Dufy was born one of nine children to a poor family in Le Havre, France in 1877. After leaving school when he was just fourteen Dufy’s first job was as an office clerk with a coffee firm, where arrivals to the port of Le Havre containing potent aromas lit up his young imagination, investing in him a lifelong fascination with marinas and harbours. Dufy’s first taste of art came through sketching the wavering boats and flickering water here, a subject he would return to again and again throughout his career. From these humble beginnings Dufy moved on to evening classes at the École des Beaux-Arts in Paris, before earning a scholarship place to study full-time at the École Nationale Superieure des Beaux-Arts. There Dufy was taught by the Impressionist Léon Bonnat, who disapproved of Dufy’s radical, unnatural approach to colour.
Undeterred Dufy struggled on, but he initially failed to find recognition in his early career. A vital spark of inspiration hit in 1905, when Dufy first encountered the art of the French Fauves including Henri Matisse and Andre Derain. Finding a deep connection with their violent, explosive energy and heightened, exaggerated hues, Dufy quickly adopted a similar approach to painting, capturing views all across the Mediterranean coast with a light, carefree language and emotionally resonant colour. By the 1920s Dufy had found his signature style, painting loose, airy lines and washes of intensely bright colour onto a white ground, allowing their luminosity to shine through.
As his career progressed and gained momentum Dufy found himself naturally drawn to subjects conveying the lighter, joyous side of life, particularly scenes of splendour and spectacle such as horse races, regattas, concerts and marinas filled with noisy, clanging boats. The French Riviera was his favourite spot, where he travelled along Nice, the Bois Du Boulogne and Deauville to paint the wide-open views and mesmerising blue water surrounding him. The dazzlingly bright Sight of Marseille, 1925 captures the bustling life of this busy port town in a prismatic myriad of colours as horses and carts trundle along past a noisy jumble of houses.
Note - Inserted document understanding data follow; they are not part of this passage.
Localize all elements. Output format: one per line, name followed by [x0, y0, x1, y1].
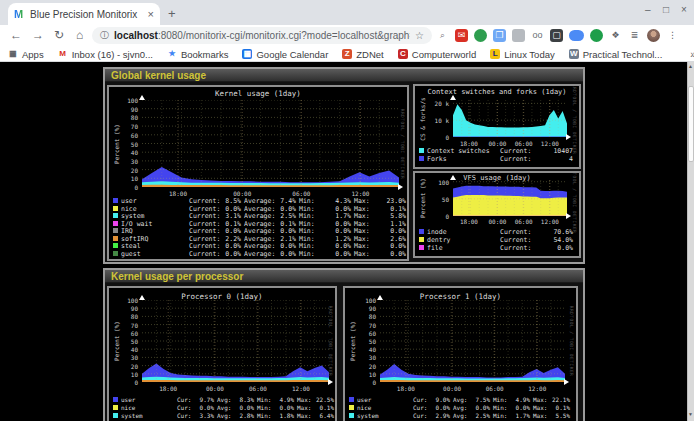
legend-key: Avg:	[217, 412, 231, 419]
y-tick-label: 30	[345, 354, 376, 361]
bookmark-star-icon[interactable]: ☆	[415, 30, 424, 41]
y-tick-label: 0	[415, 213, 449, 220]
y-tick-label: 40	[345, 346, 376, 353]
legend-key: Current:	[189, 250, 220, 258]
chart-processor-0[interactable]: Processor 0 (1day)Percent (%)01020304050…	[107, 286, 337, 421]
legend-key: Average:	[244, 250, 275, 258]
monitorix-favicon-icon: M	[14, 9, 25, 20]
plot-area	[453, 180, 567, 216]
y-tick-label: 60	[345, 330, 376, 337]
legend-label: user	[121, 396, 135, 403]
chart-processor-1[interactable]: Processor 1 (1day)Percent (%)01020304050…	[343, 286, 578, 421]
bookmark-item[interactable]: ▦Google Calendar	[242, 49, 328, 60]
legend-key: Avg:	[453, 396, 467, 403]
window-minimize-button[interactable]: –	[645, 4, 651, 15]
menu-kebab-icon[interactable]: ⋮	[666, 29, 679, 42]
bookmark-item[interactable]: MInbox (16) - sjvn0...	[58, 49, 153, 60]
reload-icon[interactable]: ↻	[54, 28, 64, 42]
legend-swatch-icon	[113, 198, 118, 203]
y-tick-label: 70	[345, 322, 376, 329]
bookmark-item[interactable]: CComputerworld	[398, 49, 476, 60]
bookmark-item[interactable]: WPractical Technol...	[569, 49, 663, 60]
y-tick-label: 90	[109, 305, 138, 312]
legend-value: 4.9%	[280, 396, 294, 403]
y-axis-arrow-icon	[450, 175, 456, 180]
bookmark-item[interactable]: ▦Apps	[8, 49, 44, 60]
legend-row: userCurrent:8.5%Average:7.4%Min:4.3%Max:…	[109, 197, 407, 205]
legend-value: 4	[569, 155, 573, 163]
green-circle-icon[interactable]	[590, 29, 603, 42]
legend-key: Max:	[533, 404, 547, 411]
computerworld-icon: C	[398, 49, 408, 59]
legend-key: Cur:	[177, 412, 191, 419]
legend-swatch-icon	[419, 229, 424, 234]
bookmark-label: Practical Technol...	[583, 49, 663, 60]
playlist-icon[interactable]: ≣	[628, 29, 641, 42]
blue-pill-icon[interactable]	[569, 30, 584, 41]
site-info-icon[interactable]: ⓘ	[100, 29, 109, 42]
legend-value: 0.0%	[436, 404, 450, 411]
green-pin-icon[interactable]	[474, 29, 487, 42]
scrollbar-thumb[interactable]	[688, 86, 694, 162]
y-tick-label: 100	[415, 179, 449, 186]
chart-vfs-usage[interactable]: VFS usage (1day)Percent (%)05010018:0000…	[413, 171, 581, 258]
legend-row: I/O waitCurrent:0.1%Average:0.1%Min:0.0%…	[109, 220, 407, 228]
legend-label: Forks	[427, 155, 447, 163]
search-icon[interactable]: ⌕	[436, 29, 449, 42]
chart-title: Context switches and forks (1day)	[415, 88, 579, 96]
legend-row: softIRQCurrent:2.2%Average:2.1%Min:1.2%M…	[109, 235, 407, 243]
rrdtool-watermark: RRDTOOL / TOBI OETIKER	[572, 171, 577, 233]
section-header: Global kernel usage	[105, 69, 583, 82]
x-axis-arrow-icon	[566, 213, 571, 219]
y-tick-label: 50	[109, 338, 138, 345]
legend-swatch-icon	[113, 405, 118, 410]
bookmark-item[interactable]: LLinux Today	[490, 49, 555, 60]
bookmarks-overflow-chevron[interactable]: »	[690, 49, 694, 60]
star-icon: ★	[167, 49, 177, 59]
extensions-puzzle-icon[interactable]: ❖	[609, 29, 622, 42]
legend-value: 0.1%	[320, 404, 334, 411]
address-bar[interactable]: ⓘ localhost:8080/monitorix-cgi/monitorix…	[92, 27, 432, 44]
goggles-icon[interactable]: oo	[531, 29, 544, 42]
y-axis-arrow-icon	[450, 95, 456, 100]
legend-label: system	[121, 412, 143, 419]
legend-value: 1.8%	[280, 412, 294, 419]
new-tab-button[interactable]: +	[168, 6, 176, 21]
chart-context-switches-forks[interactable]: Context switches and forks (1day)CS & fo…	[413, 84, 581, 169]
chart-kernel-usage[interactable]: Kernel usage (1day)Percent (%)0102030405…	[107, 85, 409, 261]
legend-swatch-icon	[419, 148, 424, 153]
browser-tab[interactable]: M Blue Precision Monitorix ×	[8, 3, 160, 25]
calendar-icon: ▦	[242, 49, 252, 59]
y-tick-label: 0	[109, 184, 138, 191]
bookmark-item[interactable]: ★Bookmarks	[167, 49, 229, 60]
gray-square-icon[interactable]	[512, 29, 525, 42]
legend-row: niceCurrent:0.0%Average:0.0%Min:0.0%Max:…	[109, 205, 407, 213]
scrollbar-down-icon[interactable]: ▼	[687, 411, 694, 417]
back-icon[interactable]: ←	[10, 28, 22, 42]
x-tick-label: 00:00	[227, 190, 257, 197]
scrollbar-up-icon[interactable]: ▲	[687, 63, 694, 69]
forward-icon[interactable]: →	[32, 28, 44, 42]
url-path: :8080/monitorix-cgi/monitorix.cgi?mode=l…	[158, 30, 410, 41]
legend-key: Max:	[297, 396, 311, 403]
window-close-button[interactable]: ×	[681, 4, 687, 15]
tab-close-icon[interactable]: ×	[148, 8, 154, 20]
dark-square-icon[interactable]: ▢	[550, 29, 563, 42]
y-tick-label: 0	[415, 134, 449, 141]
gmail-icon[interactable]: ✉	[455, 29, 468, 42]
section-title: Kernel usage per processor	[111, 271, 243, 282]
copy-pages-icon[interactable]: ❐	[493, 29, 506, 42]
avatar-icon[interactable]	[647, 29, 660, 42]
y-tick-label: 0	[345, 379, 376, 386]
legend-value: 3.3%	[200, 412, 214, 419]
x-axis-arrow-icon	[328, 379, 333, 385]
chart-title: Kernel usage (1day)	[109, 89, 407, 98]
rrdtool-watermark: RRDTOOL / TOBI OETIKER	[572, 84, 577, 154]
window-maximize-button[interactable]: □	[663, 4, 669, 15]
legend-swatch-icon	[113, 213, 118, 218]
legend-swatch-icon	[113, 397, 118, 402]
legend-key: Current:	[500, 244, 531, 252]
bookmark-item[interactable]: ZZDNet	[342, 49, 383, 60]
home-icon[interactable]: ⌂	[76, 28, 83, 42]
legend-key: Current:	[500, 155, 531, 163]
But rich ultramarine blue is the standout feature, forming rippling rivulets of movement across the horizon that echo in patches across the darkening sky.
In the later La flotte à Villefranche, 1926 the sun has truly set as moonlight washes intense, deep shades of aqua and indigo blue across the entire scene, capturing the mysterious excitement of a balmy summer night. Cork Trees in Vallauris returns to daylight, but Dufy’s trademark dark blue rustles through shadowy patches in the bunched leaves, lending them the motion and fluidity of water. By contrast, The Bay of Sainte-Adresse, is still and silent as sleepy boats and houses twinkle amidst flat, moonlight blue water. The sky is awash with a streak of vivid dark blue that bleeds slowly from daytime aqua into the pockets of night, a colour that ripples, dances and darkens the rooftops beyond.